Timothy Paine spent the later years of his life in Elmwood, Massachusetts. His daughter wrote this about his life there. “Father came to Elmwood in 1853. Our home was in the village part of the town that was called Joppa. We lived in a little white cottage on a short street. The yard was surrounded by a high fence and a latched gate. The house had a small piazza. Many of the houses brought the air of other worldliness then characteristic of the New Church. Our house was a refuge and a fortress. Callers were expected only between 3 and 5 in the afternoon. Nothing was allowed to interrupt the regularity of our lives. Father always took us children seriously, and he respected us as individuals. Father often referred to his younger days as an artist, and he considered all modern artists corrupt in their lives, and he deplored the use of models, and just could not understand anyone modeling in the nude. Lest he be accused of the same kind of corruption by those who saw his paintings, he burned most of them.”

Timothy Otis Paine died in Boston on December 6, 1895, at the age of 71.

Last week I told you of some of the references to Colby College in the Paine papers. Here is another writing in 1855 by Lawyer Albert Paine of Bangor, who had graduated from the college in 1832. “I claim for my alma mater good old Waterville College, and I don’t yet have the heart to recognize its new name of Colby. I feel the way a boy does when his mother changes her name by a second marriage. I can remember the progress of improvements on the college grounds. There were then only two buildings, North and South College, the former finished only in part. The grounds were wild and uncultivated, few. trees and nothing ornamental. The triangle in front of South College and a path to the road was the work mainly of our little class when we were sophomores. The senior class plot at North College and the path there were wholly our work during senior year; all the paths were laid out by our hands. The large willows which line the path from South College to the river were planted as little whisps in my senior year 1832.

“During my college days I was selected to ring the bell, enabling me to pay my term bills. After freshman year I found opportunity to teach during every winter vacation.

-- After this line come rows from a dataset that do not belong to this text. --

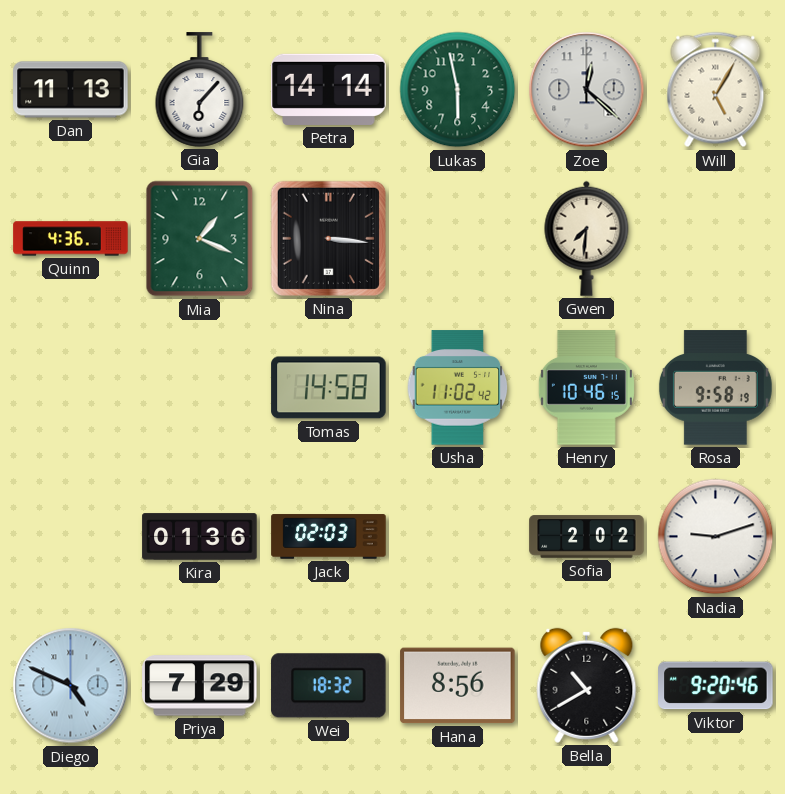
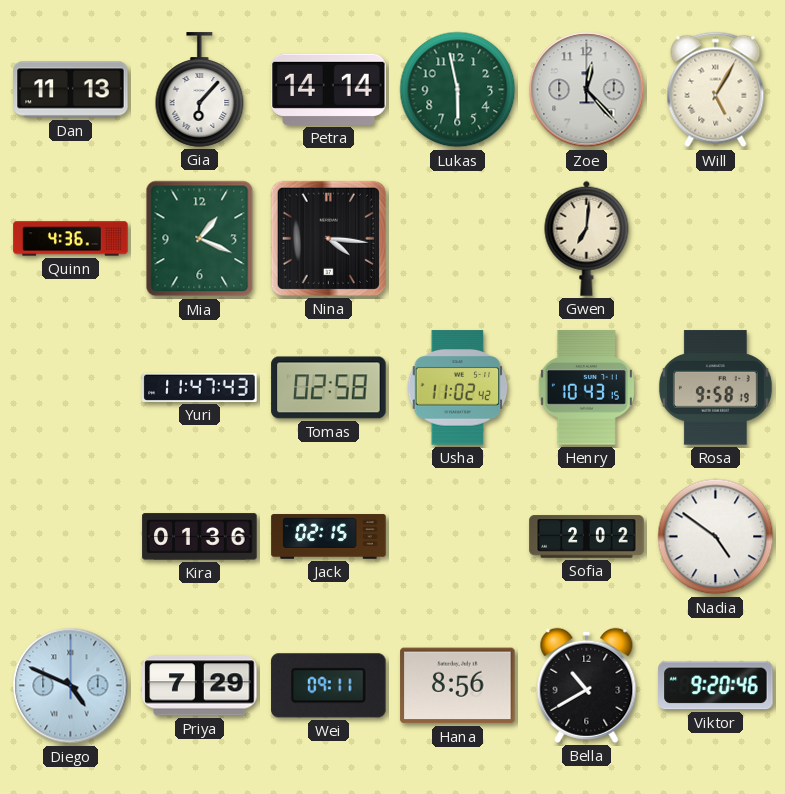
Zoe: 12:22 -> 12:23
Nina: 3:16 -> 4:16
Gwen: 7:31 -> 7:01
Yuri: none -> 11:47
Tomas: 14:58 -> 02:58
Henry: 10:46 -> 10:43
Jack: 02:03 -> 02:15
Nadia: 9:12 -> 4:51
Wei: 18:32 -> 09:11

But it was only by boarding at home, two miles away, that I was able to get a college education.”

In the Paine papers is an account of a Sunday School outing held in Waterville in 1838. The writer says: “I was living then in West Waterville and I had joined a class at the Winslow church taught by William Lewis. The school superintendent was Francis Alonzo Gates of the college class of 1837. We met at the Winslow Meetinghouse and marched to the boat landing. We crossed the river by ferry, were met by other Sabbath school pupils and marched to the college grounds where we had exercises and a picnic. Rev. Thomas Adams had charge of the singing.”

It seems appropriate to close this account of the Paine family with something about the member of the family whom persons of my age knew well, Dr. Edward Paine. Son of George Paine, he was a great-grandson of the pioneer Lemuel Paine. Dr. Paine wrote this account of his experience in World War I. Before America cast her lot with the Allies, there were several organizations in France founded by Americans. One was the American Ambulance Corp. serving at the French front and a base hospital just outside Paris. I applied for the Ambulance-Corp. in July, 1916. I was sent to the hospital at the edge of the Marne battlefield dotted everywhere by French and German guns. We received wounded from the front by train and ambulance. Then I had the rare privilege of working with Dr. Carrel, who perfected the technique for treatment of war wounds that was one of the most brilliant achievements of the war. Then I spent a year in a British organization,the Croix Rouge Francais (the Red Cross of France). We occupied the hunting lodge of the Duc de Penthou, turned over as a hospital, a great stone chateaux in a beautiful park, surrounded by one of the most extensive forests in France. In March, 1918, I had a surgical operation on my hip, which caused my- rejection for service in the U. S. Army Medical Corp. and I returned to the U. S. before the war was over.”

And that concludes our three weeks account of one of this region’s pioneer families, the Paines of Winslow.